WHAT YOU WILL DO
Only the lines below from the one that contains "否放行鉴权超时的用户请求。" through the one that contains "Одежда и обувь" should appear in your answer, exact and without pictures.

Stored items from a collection
────────────────────────────────────────
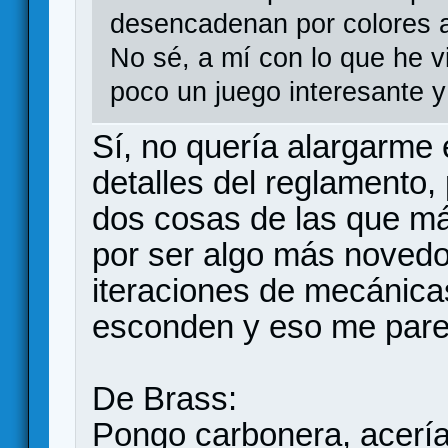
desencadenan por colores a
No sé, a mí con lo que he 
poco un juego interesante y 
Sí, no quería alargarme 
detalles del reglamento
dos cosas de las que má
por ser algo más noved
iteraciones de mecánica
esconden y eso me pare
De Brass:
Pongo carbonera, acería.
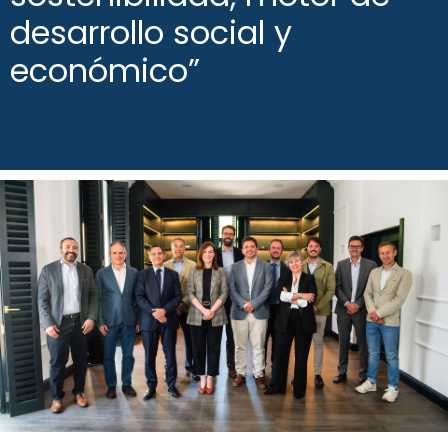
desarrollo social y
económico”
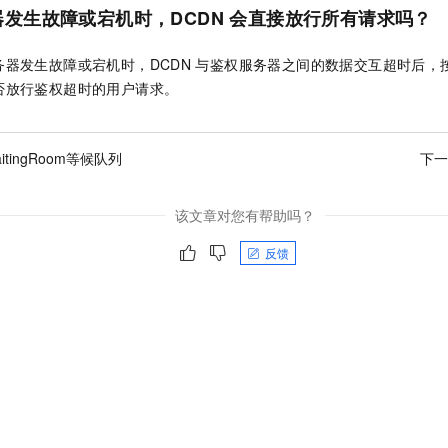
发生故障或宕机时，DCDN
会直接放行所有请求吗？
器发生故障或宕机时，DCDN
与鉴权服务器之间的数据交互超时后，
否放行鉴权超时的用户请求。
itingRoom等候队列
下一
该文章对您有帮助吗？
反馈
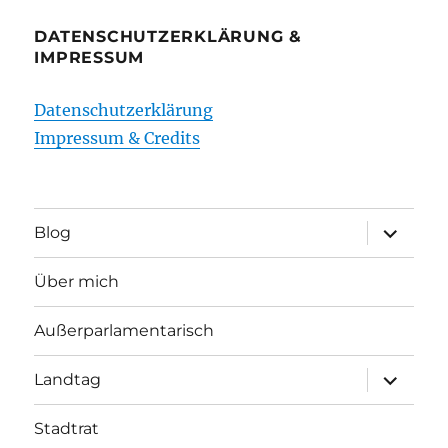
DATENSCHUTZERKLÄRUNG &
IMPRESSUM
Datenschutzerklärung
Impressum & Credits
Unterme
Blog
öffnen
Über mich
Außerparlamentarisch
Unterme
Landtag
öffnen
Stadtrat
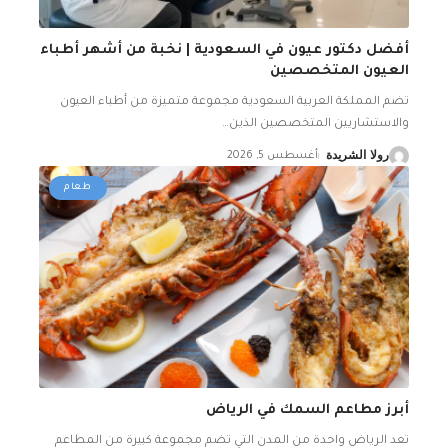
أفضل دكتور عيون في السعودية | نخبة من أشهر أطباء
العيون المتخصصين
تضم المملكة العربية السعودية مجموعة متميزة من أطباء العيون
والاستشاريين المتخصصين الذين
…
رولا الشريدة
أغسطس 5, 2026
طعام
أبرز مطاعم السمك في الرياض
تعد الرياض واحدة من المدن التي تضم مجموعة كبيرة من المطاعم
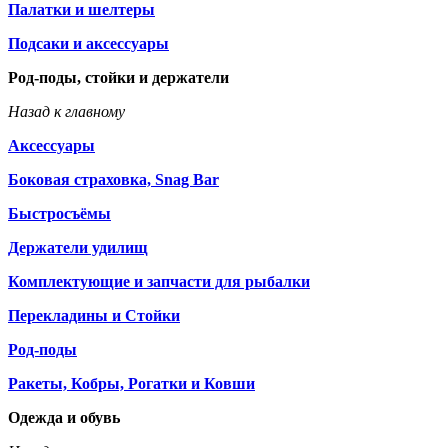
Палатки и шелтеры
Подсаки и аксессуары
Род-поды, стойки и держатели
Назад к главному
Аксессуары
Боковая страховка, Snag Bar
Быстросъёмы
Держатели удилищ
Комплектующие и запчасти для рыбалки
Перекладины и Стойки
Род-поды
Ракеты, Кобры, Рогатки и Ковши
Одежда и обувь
────────────────────────────────────────
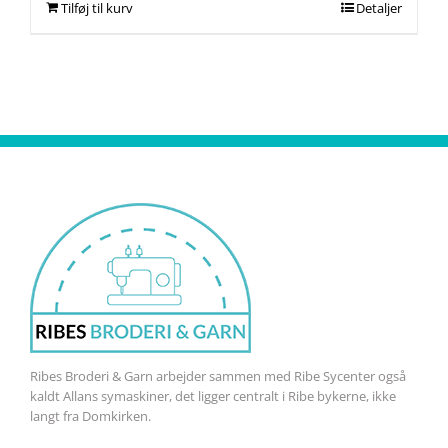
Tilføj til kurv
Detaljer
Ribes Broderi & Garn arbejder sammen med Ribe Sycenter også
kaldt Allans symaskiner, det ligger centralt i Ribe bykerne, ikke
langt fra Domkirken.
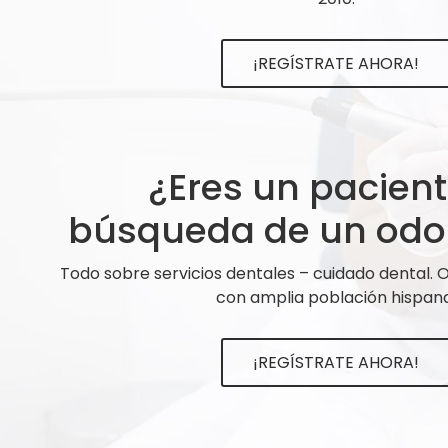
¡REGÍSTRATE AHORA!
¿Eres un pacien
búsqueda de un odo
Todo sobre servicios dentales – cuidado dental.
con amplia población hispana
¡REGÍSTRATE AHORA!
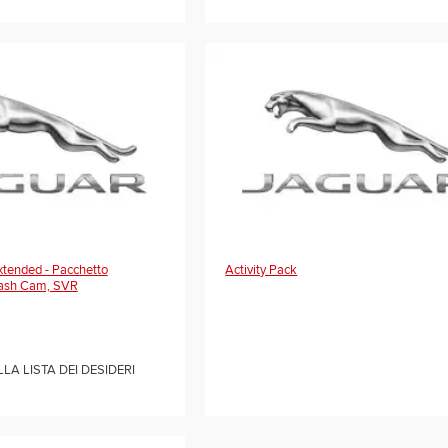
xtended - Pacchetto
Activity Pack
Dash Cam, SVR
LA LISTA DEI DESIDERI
────────────────────────────────────────
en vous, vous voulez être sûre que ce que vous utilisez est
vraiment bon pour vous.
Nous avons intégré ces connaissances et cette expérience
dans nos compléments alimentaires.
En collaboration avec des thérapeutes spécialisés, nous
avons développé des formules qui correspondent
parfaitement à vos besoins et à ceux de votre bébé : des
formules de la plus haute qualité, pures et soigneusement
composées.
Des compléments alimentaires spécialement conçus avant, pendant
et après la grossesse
────────────────────────────────────────
SOLUTION BELOW
否放行鉴权超时的用户请求。
itingRoom等候队列
下一
该文章对您有帮助吗？
反馈
DATENSCHUTZERKLÄRUNG &
IMPRESSUM
Datenschutzerklärung
Impressum & Credits
Unterme
Blog
öffnen
Über mich
Außerparlamentarisch
Unterme
Landtag
öffnen
Stadtrat
أفضل دكتور عيون في السعودية | نخبة من أشهر أطباء
العيون المتخصصين
تضم المملكة العربية السعودية مجموعة متميزة من أطباء العيون
والاستشاريين المتخصصين الذين
…
رولا الشريدة
أغسطس 5, 2026
طعام
أبرز مطاعم السمك في الرياض
تعد الرياض واحدة من المدن التي تضم مجموعة كبيرة من المطاعم
Палатки и шелтеры
Подсаки и аксессуары
Род-поды, стойки и держатели
Назад к главному
Аксессуары
Боковая страховка, Snag Bar
Быстросъёмы
Держатели удилищ
Комплектующие и запчасти для рыбалки
Перекладины и Стойки
Род-поды
Ракеты, Кобры, Рогатки и Ковши
Одежда и обувь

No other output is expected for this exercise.